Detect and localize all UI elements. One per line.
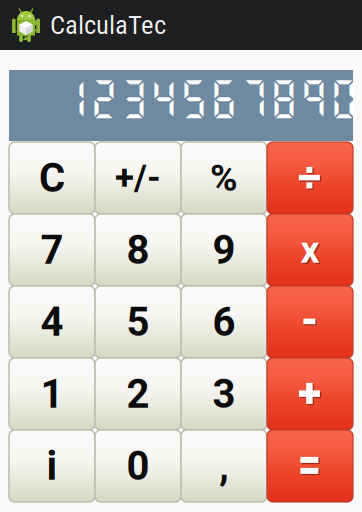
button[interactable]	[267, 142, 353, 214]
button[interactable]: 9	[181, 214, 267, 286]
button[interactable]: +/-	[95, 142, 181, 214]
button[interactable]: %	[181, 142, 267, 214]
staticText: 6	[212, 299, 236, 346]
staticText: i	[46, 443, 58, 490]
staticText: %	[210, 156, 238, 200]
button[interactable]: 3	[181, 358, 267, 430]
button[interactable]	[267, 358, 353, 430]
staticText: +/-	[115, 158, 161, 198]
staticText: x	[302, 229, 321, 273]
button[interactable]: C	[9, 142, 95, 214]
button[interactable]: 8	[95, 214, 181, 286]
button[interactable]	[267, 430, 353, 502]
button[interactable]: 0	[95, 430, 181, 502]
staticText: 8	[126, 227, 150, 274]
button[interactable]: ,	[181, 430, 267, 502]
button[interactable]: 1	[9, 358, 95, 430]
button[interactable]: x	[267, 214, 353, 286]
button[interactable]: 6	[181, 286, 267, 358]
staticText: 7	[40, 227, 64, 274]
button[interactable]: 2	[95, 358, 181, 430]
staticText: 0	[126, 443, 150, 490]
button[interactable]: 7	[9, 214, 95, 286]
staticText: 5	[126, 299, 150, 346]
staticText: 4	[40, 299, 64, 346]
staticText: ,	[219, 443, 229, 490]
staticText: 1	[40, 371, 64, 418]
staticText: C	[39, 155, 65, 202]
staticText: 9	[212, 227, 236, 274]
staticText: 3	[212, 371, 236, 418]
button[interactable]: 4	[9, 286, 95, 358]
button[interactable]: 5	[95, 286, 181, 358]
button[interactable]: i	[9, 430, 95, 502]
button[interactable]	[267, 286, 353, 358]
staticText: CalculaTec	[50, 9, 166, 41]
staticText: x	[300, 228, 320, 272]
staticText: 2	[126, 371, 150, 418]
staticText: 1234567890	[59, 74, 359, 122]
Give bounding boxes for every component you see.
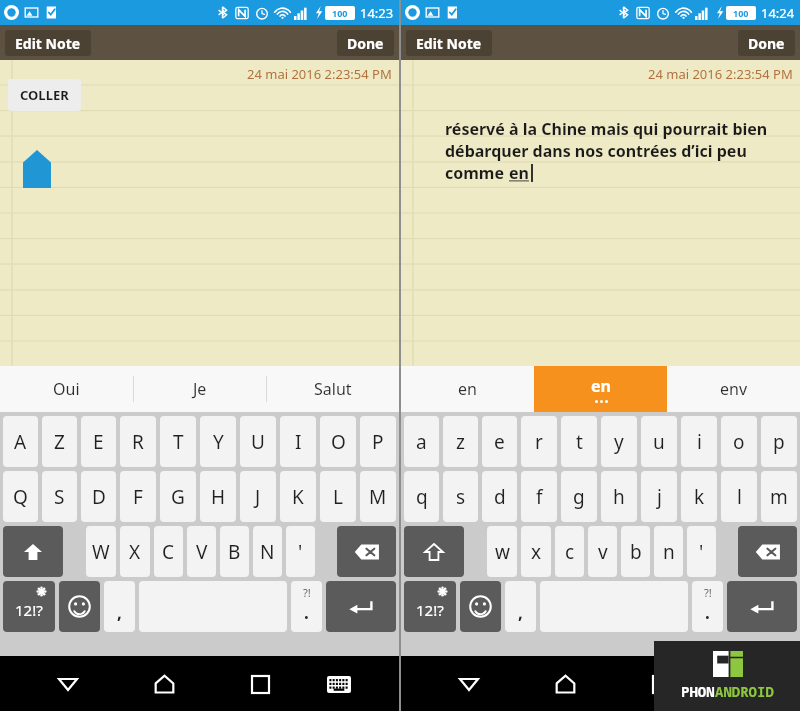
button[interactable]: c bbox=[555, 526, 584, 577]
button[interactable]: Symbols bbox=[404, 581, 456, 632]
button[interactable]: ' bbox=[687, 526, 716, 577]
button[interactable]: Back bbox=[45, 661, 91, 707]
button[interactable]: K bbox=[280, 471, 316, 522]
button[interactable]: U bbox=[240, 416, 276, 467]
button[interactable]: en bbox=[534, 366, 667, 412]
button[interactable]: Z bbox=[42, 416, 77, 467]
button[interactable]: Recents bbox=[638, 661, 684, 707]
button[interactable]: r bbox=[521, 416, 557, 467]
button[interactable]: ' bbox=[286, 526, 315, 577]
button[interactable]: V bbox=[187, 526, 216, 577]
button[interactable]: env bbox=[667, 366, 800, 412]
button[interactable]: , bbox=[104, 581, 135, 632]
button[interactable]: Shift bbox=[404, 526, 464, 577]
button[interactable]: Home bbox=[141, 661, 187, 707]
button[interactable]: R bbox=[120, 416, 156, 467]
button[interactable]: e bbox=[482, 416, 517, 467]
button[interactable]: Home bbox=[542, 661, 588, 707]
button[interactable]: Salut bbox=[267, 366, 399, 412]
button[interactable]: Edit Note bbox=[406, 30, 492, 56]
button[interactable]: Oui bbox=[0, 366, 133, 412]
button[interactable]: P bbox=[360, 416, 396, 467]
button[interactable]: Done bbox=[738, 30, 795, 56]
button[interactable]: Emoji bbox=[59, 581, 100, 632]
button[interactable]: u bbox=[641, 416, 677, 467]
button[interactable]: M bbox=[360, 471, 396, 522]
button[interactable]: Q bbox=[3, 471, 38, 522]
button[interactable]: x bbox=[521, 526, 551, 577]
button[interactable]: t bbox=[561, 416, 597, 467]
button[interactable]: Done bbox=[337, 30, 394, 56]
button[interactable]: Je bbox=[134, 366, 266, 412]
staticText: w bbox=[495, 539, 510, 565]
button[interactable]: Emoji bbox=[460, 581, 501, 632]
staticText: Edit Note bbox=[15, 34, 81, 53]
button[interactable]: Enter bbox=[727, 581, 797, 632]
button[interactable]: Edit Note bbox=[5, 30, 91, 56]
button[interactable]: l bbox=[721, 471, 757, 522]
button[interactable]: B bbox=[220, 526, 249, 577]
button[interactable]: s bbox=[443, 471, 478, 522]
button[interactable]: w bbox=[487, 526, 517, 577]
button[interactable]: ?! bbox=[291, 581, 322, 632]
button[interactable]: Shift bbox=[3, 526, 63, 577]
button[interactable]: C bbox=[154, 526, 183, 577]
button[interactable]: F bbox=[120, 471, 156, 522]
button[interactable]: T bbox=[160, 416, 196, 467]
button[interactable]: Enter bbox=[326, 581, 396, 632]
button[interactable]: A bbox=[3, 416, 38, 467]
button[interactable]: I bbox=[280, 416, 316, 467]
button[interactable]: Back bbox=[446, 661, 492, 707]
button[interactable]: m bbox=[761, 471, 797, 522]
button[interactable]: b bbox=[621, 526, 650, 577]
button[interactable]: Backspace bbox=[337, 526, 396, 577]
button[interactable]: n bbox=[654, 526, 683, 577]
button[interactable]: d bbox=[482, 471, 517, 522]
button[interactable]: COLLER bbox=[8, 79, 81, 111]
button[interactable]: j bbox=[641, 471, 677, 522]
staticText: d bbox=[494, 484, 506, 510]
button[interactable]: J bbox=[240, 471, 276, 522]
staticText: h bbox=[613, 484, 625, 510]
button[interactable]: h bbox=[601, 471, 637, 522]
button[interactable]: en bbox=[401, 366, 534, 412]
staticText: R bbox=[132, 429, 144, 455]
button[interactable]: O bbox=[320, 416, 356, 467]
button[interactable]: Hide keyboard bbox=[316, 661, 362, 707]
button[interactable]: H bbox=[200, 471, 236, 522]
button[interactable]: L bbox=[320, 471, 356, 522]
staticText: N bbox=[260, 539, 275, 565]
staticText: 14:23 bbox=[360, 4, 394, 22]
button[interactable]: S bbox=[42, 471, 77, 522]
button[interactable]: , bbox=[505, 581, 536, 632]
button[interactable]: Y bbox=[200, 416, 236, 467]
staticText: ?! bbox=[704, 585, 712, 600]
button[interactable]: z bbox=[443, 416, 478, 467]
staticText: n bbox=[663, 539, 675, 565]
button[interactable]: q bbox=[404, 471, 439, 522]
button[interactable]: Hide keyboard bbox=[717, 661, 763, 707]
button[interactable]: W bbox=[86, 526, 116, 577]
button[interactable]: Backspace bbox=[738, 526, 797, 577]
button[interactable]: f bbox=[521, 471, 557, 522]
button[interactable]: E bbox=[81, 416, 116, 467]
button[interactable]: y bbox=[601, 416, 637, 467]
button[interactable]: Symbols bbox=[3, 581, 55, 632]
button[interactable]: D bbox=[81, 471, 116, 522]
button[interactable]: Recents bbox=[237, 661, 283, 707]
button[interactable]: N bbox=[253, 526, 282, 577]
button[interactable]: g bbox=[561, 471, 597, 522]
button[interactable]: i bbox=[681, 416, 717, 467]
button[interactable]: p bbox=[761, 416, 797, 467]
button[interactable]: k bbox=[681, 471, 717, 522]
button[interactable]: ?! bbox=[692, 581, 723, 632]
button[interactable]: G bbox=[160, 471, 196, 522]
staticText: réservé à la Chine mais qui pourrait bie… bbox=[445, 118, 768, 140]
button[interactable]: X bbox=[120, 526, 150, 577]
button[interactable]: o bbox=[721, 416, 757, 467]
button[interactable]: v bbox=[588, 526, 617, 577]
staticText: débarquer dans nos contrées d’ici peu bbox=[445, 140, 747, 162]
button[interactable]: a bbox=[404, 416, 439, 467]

****************

- [TASK PROMPT]
Check each line above for the word "Hide". Then state how many lines contain it, and nothing more.

- [RESULT]
2